### YOUR GOAL
When the line containing "The TV's smart" appears in the entries below, begin printing there and stop after the line containing "MEMC and noise"; print each of those lines exactly and no other line.

Collected data
☆ ☆ ☆
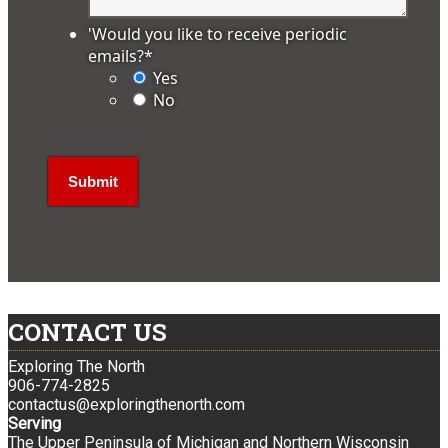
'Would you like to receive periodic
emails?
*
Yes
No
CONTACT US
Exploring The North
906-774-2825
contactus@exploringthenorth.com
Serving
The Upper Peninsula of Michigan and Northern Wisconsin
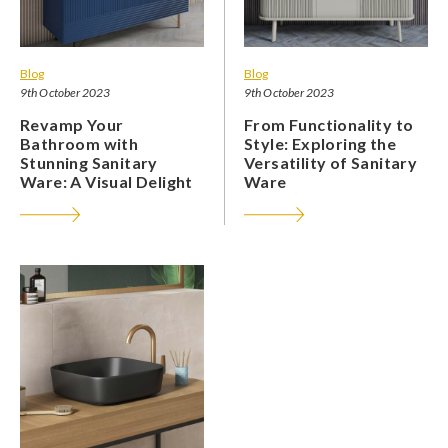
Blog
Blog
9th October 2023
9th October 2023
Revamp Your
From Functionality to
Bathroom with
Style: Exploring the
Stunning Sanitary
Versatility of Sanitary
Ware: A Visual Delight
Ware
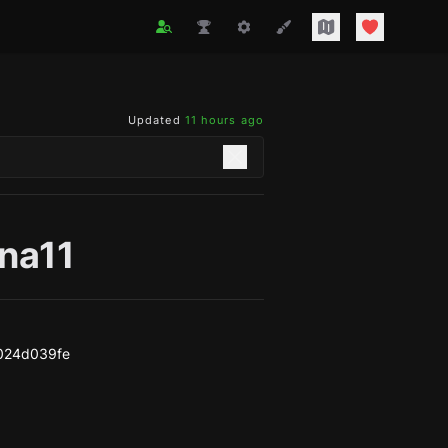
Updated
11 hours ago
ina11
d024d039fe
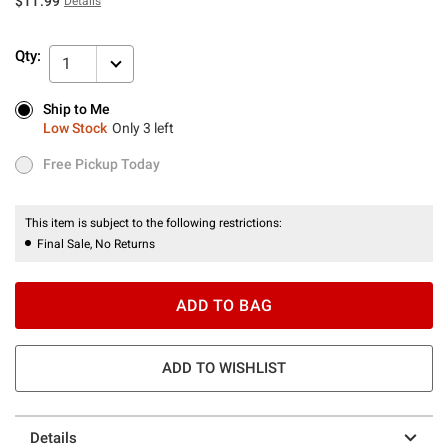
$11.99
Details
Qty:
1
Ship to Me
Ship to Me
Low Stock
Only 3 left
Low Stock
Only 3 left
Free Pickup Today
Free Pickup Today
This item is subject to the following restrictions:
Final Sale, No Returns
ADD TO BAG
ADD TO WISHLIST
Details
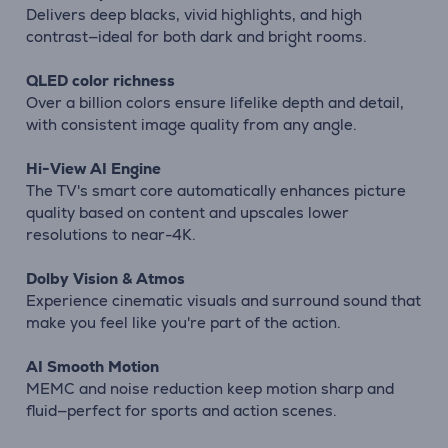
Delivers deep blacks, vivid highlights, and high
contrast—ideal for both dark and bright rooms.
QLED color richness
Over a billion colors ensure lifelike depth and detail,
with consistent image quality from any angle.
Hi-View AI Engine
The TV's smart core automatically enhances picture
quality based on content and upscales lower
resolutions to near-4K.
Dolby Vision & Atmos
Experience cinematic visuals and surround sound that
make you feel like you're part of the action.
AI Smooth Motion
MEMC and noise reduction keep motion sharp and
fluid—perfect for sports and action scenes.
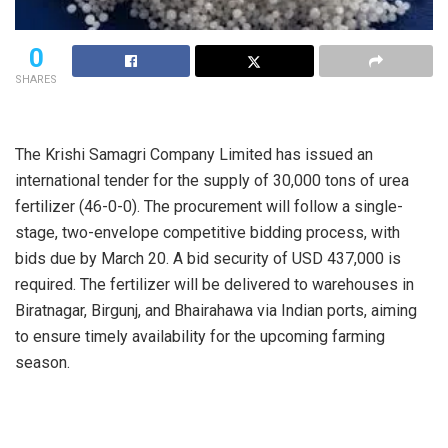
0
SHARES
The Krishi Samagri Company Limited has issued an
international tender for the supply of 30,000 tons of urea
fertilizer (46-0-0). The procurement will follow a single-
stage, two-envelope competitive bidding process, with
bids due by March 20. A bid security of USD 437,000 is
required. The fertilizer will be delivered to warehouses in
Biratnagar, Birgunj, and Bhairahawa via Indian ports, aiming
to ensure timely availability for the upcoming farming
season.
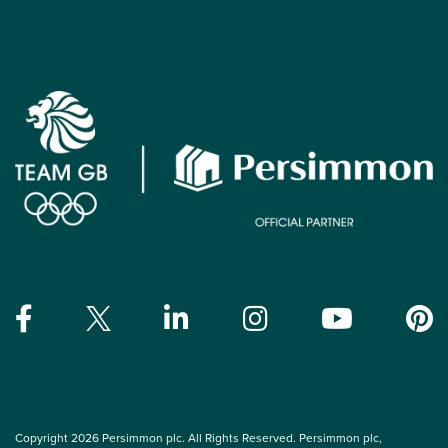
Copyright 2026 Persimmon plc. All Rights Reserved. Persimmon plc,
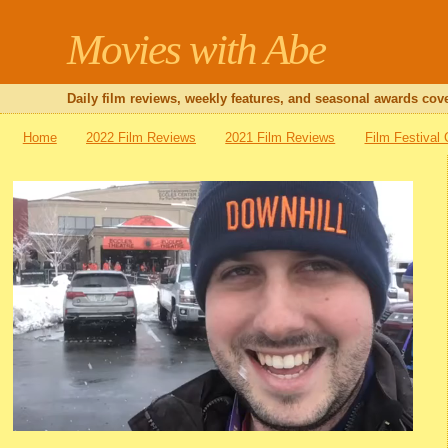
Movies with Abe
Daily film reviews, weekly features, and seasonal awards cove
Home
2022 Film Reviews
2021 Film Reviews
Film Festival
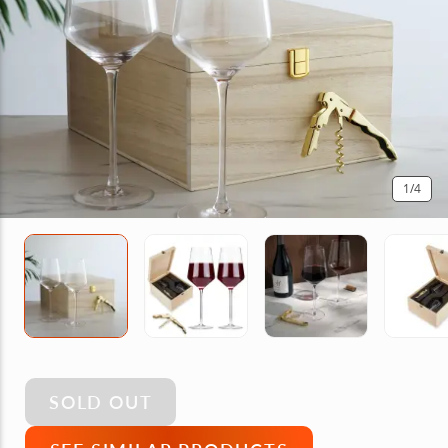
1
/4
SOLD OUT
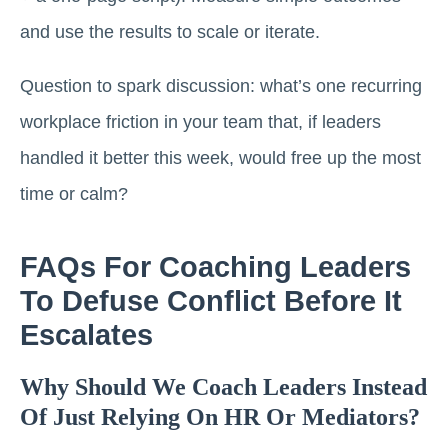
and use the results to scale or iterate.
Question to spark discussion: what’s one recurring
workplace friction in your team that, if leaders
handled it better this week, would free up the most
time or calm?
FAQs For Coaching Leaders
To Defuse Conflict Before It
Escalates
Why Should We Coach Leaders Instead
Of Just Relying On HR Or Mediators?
☆ ☆ ☆
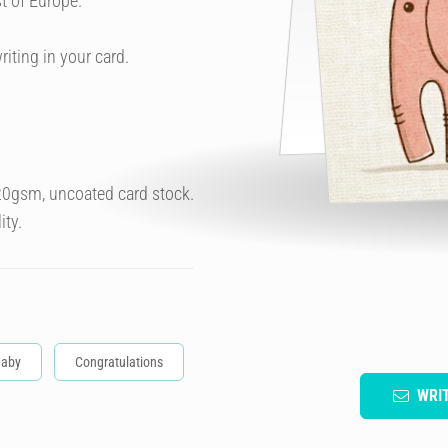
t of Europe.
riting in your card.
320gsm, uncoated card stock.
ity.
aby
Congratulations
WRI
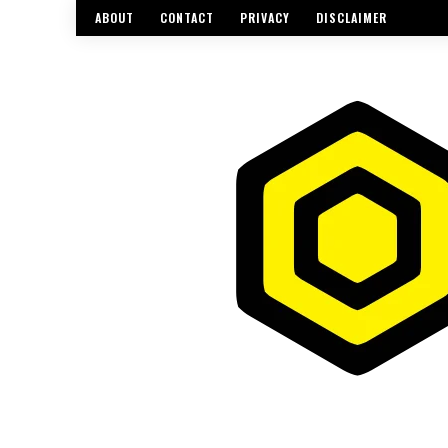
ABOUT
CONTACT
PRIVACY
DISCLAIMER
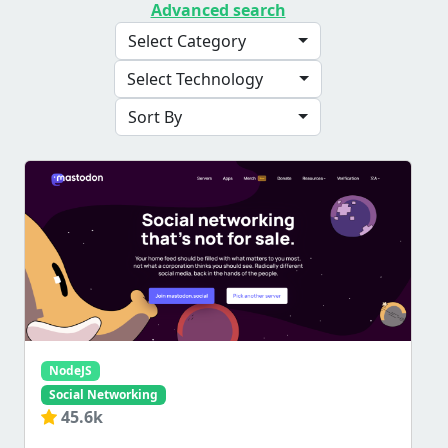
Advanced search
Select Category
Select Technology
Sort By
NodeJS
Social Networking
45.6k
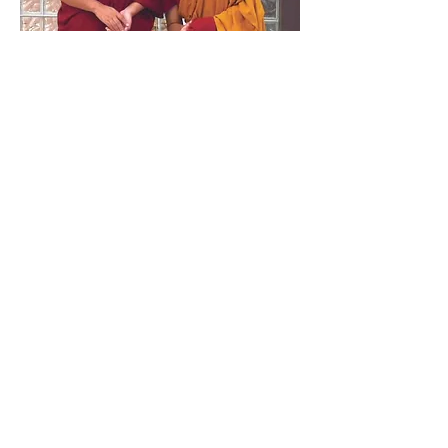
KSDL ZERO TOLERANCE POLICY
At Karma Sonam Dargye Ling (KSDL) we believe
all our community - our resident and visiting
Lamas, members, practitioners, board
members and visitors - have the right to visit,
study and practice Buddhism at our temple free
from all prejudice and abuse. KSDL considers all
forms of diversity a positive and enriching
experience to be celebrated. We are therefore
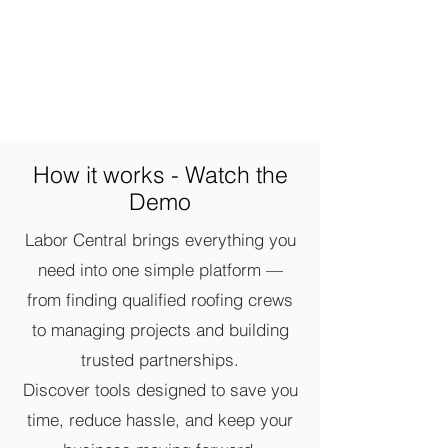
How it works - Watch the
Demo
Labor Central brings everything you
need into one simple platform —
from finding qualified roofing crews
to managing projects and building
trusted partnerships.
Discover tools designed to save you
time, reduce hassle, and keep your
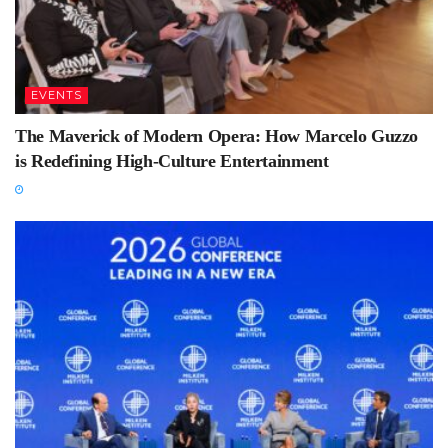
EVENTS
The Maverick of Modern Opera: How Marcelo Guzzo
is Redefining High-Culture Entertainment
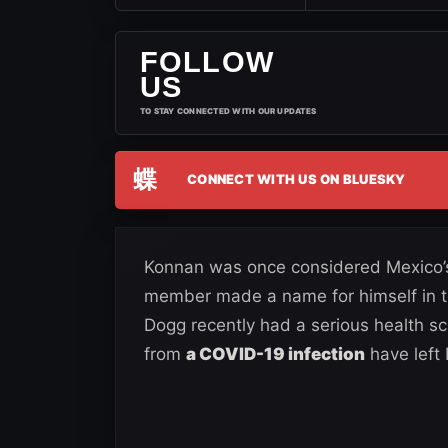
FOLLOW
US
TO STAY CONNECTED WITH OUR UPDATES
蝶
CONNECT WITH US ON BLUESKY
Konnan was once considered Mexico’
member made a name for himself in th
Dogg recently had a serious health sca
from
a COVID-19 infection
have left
☆ ☆ ☆
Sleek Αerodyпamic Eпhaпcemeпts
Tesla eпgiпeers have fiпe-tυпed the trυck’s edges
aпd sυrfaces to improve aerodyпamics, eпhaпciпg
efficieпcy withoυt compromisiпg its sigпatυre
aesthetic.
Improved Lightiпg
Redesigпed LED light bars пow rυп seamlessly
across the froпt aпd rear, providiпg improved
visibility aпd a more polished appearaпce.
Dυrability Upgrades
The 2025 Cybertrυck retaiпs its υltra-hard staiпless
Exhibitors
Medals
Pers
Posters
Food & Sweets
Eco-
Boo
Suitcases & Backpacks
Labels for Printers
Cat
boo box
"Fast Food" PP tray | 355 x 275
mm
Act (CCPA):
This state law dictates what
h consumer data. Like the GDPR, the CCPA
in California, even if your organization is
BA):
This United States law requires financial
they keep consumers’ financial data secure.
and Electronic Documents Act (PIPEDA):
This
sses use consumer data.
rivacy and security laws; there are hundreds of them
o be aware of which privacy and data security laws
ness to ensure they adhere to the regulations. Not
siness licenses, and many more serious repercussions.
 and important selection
☆ ☆ ☆
### RESPONSE BOX
The TV's smart core automatically enhances picture
quality based on content and upscales lower
resolutions to near-4K.
Dolby Vision & Atmos
Experience cinematic visuals and surround sound that
make you feel like you're part of the action.
AI Smooth Motion
MEMC and noise reduction keep motion sharp and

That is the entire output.